La dirigenza ordina: squadra in ritiro

Nota della società: «Pesante confronto con calciatori e staff tecnico» L’analisi di Perrone: «Serviva più cinismo, quante occasioni sprecate...»
PRATO. È finita con la rabbia dei tifosi aquilani, che hanno mal digerito una sconfitta nel settimo anniversario del terremoto e con la delusione di staff tecnico e giocatori aquilani. Abruzzesi fermati a Prato dopo un primo tempo non certo dei migliori e tre gol sul groppone che hanno pesato non poco. Ciò che più ha dato fastidio ai sostenitori rossoblù è stata l’eccessiva mollezza in una gara del genere.
La dirigenza ha affidato a una nota la sua posizione: «A seguito della sconfitta maturata a Prato, la società rossoblù, dopo un pesante confronto avuto nel dopo gara tra squadra, staff, allenatore, direttore sportivo e dirigenza, ha stabilito di portare la squadra in ritiro già da domani in una località fuori città. Questo nell’intento di risolvere i problemi esistenti che hanno portato alle deludenti prestazioni delle ultime gare e per consentire allo staff e ai giocatori di preparare al meglio le ultime quattro partite, necessarie per mantenere questa categoria».

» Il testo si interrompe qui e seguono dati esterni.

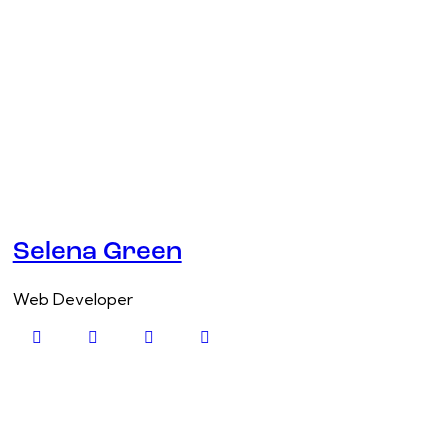
Selena Green
Web Developer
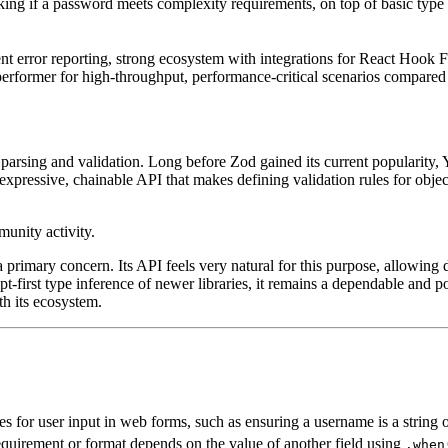
king if a password meets complexity requirements, on top of basic type 
nt error reporting, strong ecosystem with integrations for React Hook
p performer for high-throughput, performance-critical scenarios compare
arsing and validation. Long before Zod gained its current popularity, Y
 expressive, chainable API that makes defining validation rules for object
 primary concern. Its API feels very natural for this purpose, allowing d
pt-first type inference of newer libraries, it remains a dependable and po
th its ecosystem.
es for user input in web forms, such as ensuring a username is a string o
equirement or format depends on the value of another field using
.when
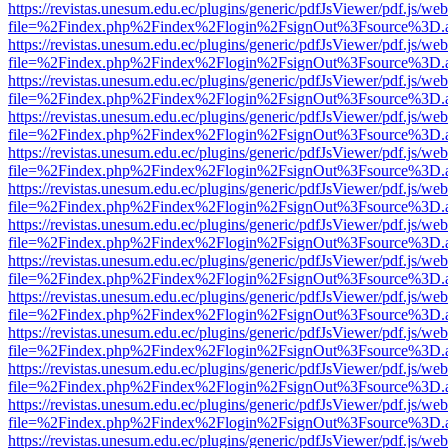
https://revistas.unesum.edu.ec/plugins/generic/pdfJsViewer/pdf.js/we
file=%2Findex.php%2Findex%2Flogin%2FsignOut%3Fsource%3D.ame
https://revistas.unesum.edu.ec/plugins/generic/pdfJsViewer/pdf.js/we
file=%2Findex.php%2Findex%2Flogin%2FsignOut%3Fsource%3D.ame
https://revistas.unesum.edu.ec/plugins/generic/pdfJsViewer/pdf.js/we
file=%2Findex.php%2Findex%2Flogin%2FsignOut%3Fsource%3D.ame
https://revistas.unesum.edu.ec/plugins/generic/pdfJsViewer/pdf.js/we
file=%2Findex.php%2Findex%2Flogin%2FsignOut%3Fsource%3D.ame
https://revistas.unesum.edu.ec/plugins/generic/pdfJsViewer/pdf.js/we
file=%2Findex.php%2Findex%2Flogin%2FsignOut%3Fsource%3D.ame
https://revistas.unesum.edu.ec/plugins/generic/pdfJsViewer/pdf.js/we
file=%2Findex.php%2Findex%2Flogin%2FsignOut%3Fsource%3D.ame
https://revistas.unesum.edu.ec/plugins/generic/pdfJsViewer/pdf.js/we
file=%2Findex.php%2Findex%2Flogin%2FsignOut%3Fsource%3D.ame
https://revistas.unesum.edu.ec/plugins/generic/pdfJsViewer/pdf.js/we
file=%2Findex.php%2Findex%2Flogin%2FsignOut%3Fsource%3D.ame
https://revistas.unesum.edu.ec/plugins/generic/pdfJsViewer/pdf.js/we
file=%2Findex.php%2Findex%2Flogin%2FsignOut%3Fsource%3D.ame
https://revistas.unesum.edu.ec/plugins/generic/pdfJsViewer/pdf.js/we
file=%2Findex.php%2Findex%2Flogin%2FsignOut%3Fsource%3D.ame
https://revistas.unesum.edu.ec/plugins/generic/pdfJsViewer/pdf.js/we
file=%2Findex.php%2Findex%2Flogin%2FsignOut%3Fsource%3D.ame
https://revistas.unesum.edu.ec/plugins/generic/pdfJsViewer/pdf.js/we
file=%2Findex.php%2Findex%2Flogin%2FsignOut%3Fsource%3D.ame
https://revistas.unesum.edu.ec/plugins/generic/pdfJsViewer/pdf.js/we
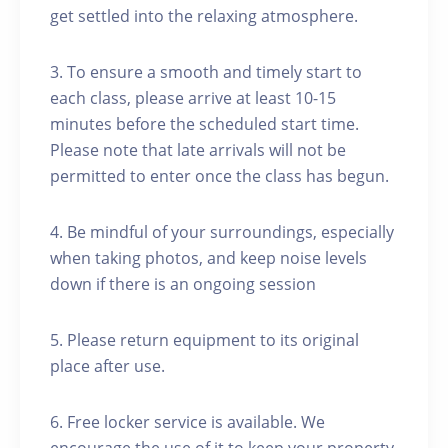
get settled into the relaxing atmosphere.
3. To ensure a smooth and timely start to
each class, please arrive at least 10-15
minutes before the scheduled start time.
Please note that late arrivals will not be
permitted to enter once the class has begun.
4. Be mindful of your surroundings, especially
when taking photos, and keep noise levels
down if there is an ongoing session
5. Please return equipment to its original
place after use.
6. Free locker service is available. We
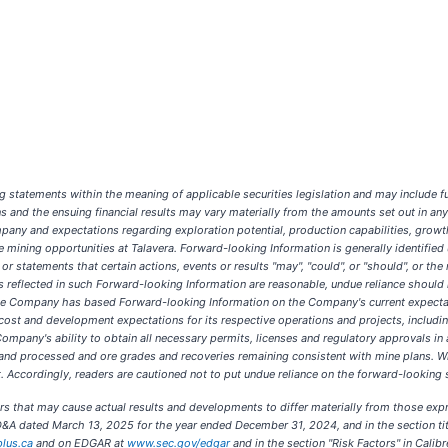
statements within the meaning of applicable securities legislation and may include fut
ons and the ensuing financial results may vary materially from the amounts set out in 
mpany and expectations regarding exploration potential, production capabilities, growth
mining opportunities at Talavera. Forward-looking Information is generally identified usi
 or statements that certain actions, events or results "may", "could", or "should", or th
reflected in such Forward-looking Information are reasonable, undue reliance should
The Company has based Forward-looking Information on the Company's current expectat
cost and development expectations for its respective operations and projects, includin
ompany's ability to obtain all necessary permits, licenses and regulatory approvals in 
 and processed and ore grades and recoveries remaining consistent with mine plans.
. Accordingly, readers are cautioned not to put undue reliance on the forward-looking 
ors that may cause actual results and developments to differ materially from those ex
D&A dated March 13, 2025 for the year ended December 31, 2024, and in the section tit
lus.ca
and on EDGAR at
www.sec.gov/edgar
and in the section "Risk Factors" in Cali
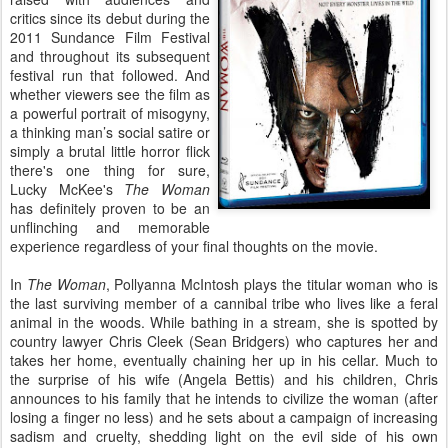
critics since its debut during the
2011 Sundance Film Festival
and throughout its subsequent
festival run that followed. And
whether viewers see the film as
a powerful portrait of misogyny,
a thinking man’s social satire or
simply a brutal little horror flick
there's one thing for sure,
Lucky McKee's
The Woman
has definitely proven to be an
unflinching and memorable
experience regardless of your final thoughts on the movie.
In
The Woman
, Pollyanna McIntosh plays the titular woman who is
the last surviving member of a cannibal tribe who lives like a feral
animal in the woods. While bathing in a stream, she is spotted by
country lawyer Chris Cleek (Sean Bridgers) who captures her and
takes her home, eventually chaining her up in his cellar. Much to
the surprise of his wife (Angela Bettis) and his children, Chris
announces to his family that he intends to civilize the woman (after
losing a finger no less) and he sets about a campaign of increasing
sadism and cruelty, shedding light on the evil side of his own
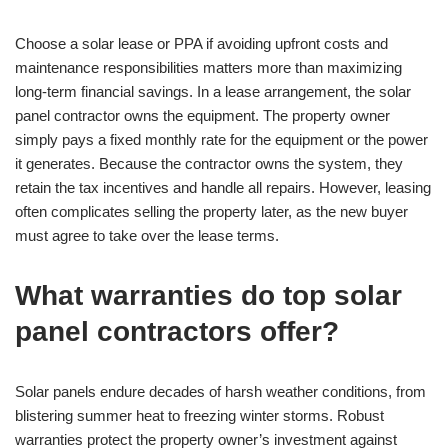
Choose a solar lease or PPA if avoiding upfront costs and
maintenance responsibilities matters more than maximizing
long-term financial savings. In a lease arrangement, the solar
panel contractor owns the equipment. The property owner
simply pays a fixed monthly rate for the equipment or the power
it generates. Because the contractor owns the system, they
retain the tax incentives and handle all repairs. However, leasing
often complicates selling the property later, as the new buyer
must agree to take over the lease terms.
What warranties do top solar
panel contractors offer?
Solar panels endure decades of harsh weather conditions, from
blistering summer heat to freezing winter storms. Robust
warranties protect the property owner’s investment against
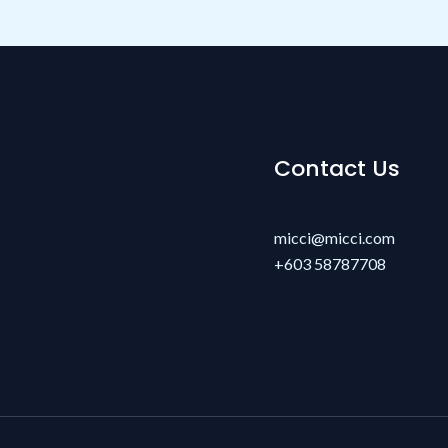
Contact Us
micci@micci.com
+603 58787708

Negli spogliatoi Carlo Perrone prova a spiegare il perché di una sconfitta così pesante. «Non dovevamo arrivare a subire la terza rete», confessa, «perché avremmo dovuto comportarci diversamente. Serviva più cinismo, specie nel primo tempo, invece non l’abbiamo messo in campo». Eppure tra De Sousa e Sandomenico L’Aquila non era andata male. «Tutt’altro. Abbiamo avuto tante occasioni, ma se non le sfrutti è normale che gli altri ne approfittano».
Nella ripresa, dopo il 3-0, i rossoblù sono parsi trasformati. La squadra, come per incanto, ha cominciato a giocare, a chiudere i varchi in difesa e a mettere in crisi la difesa pratese. «Ho visto la reazione, ma è stata tardiva. No, così non va bene», insiste Perrone, «e ho visto i tifosi giustamente arrabbiati perché cadeva l’anniversario del terremoto ed era una partita fondamentale per le nostre ambizioni di salvezza». Il Prato ha agganciato L’Aquila a quota 29, ma sarebbe bastato non perdere per galleggiare ancora a ridosso della salvezza diretta. Chiaro che il futuro degli aquilani è tutto nelle mani, anzi nei piedi, dei ragazzi di Carlo Perrone. Il tecnico romano ci tiene a puntualizzare che «la situazione di classifica è estremamente compatta. Adesso sono rimaste quattro partite in cui servirà dare il massimo per cercare di uscire da questa impasse». Nel girone di ritorno due sorrisi a Pontedera e Savona, poi sei pareggi interni e quattro sconfitte in trasferta. Un rendimento che i tifosi hanno gradito poco ed i cori si sono sentiti nitidamente. Servirà, a questo punto, vincere gli scontri fondamentali contro Siena e Lucchese in casa e Rimini e Lupa Roma in trasferta. Altrimenti sarà notte fonda. Il discorso di Perrone si sposta sulle variazioni tattiche in attacco. «Ci eravamo allenati in settimana per dare la possibilità di segnare ai nostri attaccanti. Inizialmente siamo venuti a Prato con un atteggiamento spregiudicato, volevamo vincere. Poi, nei primi minuti della partita, siamo andati sotto e non siamo riusciti più a recuperare». Ha modificato in corsa l’atteggiamento tattico cercando di fare spostamenti tenendo sempre De Sousa centrale, ma prima con due esterni e poi con un trequartista, quindi con tre attaccanti puri. «Ho cercato di cambiare qualcosa, ma alla fine è mancato lo spunto finale». Cosa riserverà il futuro all’Aquila? Perrone allarga le braccia: «È un momento difficile. Mentalmente, una sconfitta così è dura. Ora, però, abbiamo tre scontri diretti più la partita di Siena e quindi bisogna guardare avanti». Direzione salvezza, insomma, una salvezza tanto agognata dopo una stagione tutta in salita. Lo meritano i tifosi, commoventi quelli arrivati a Prato, che hanno sostenuto la squadra e sono tornati a casa amareggiati.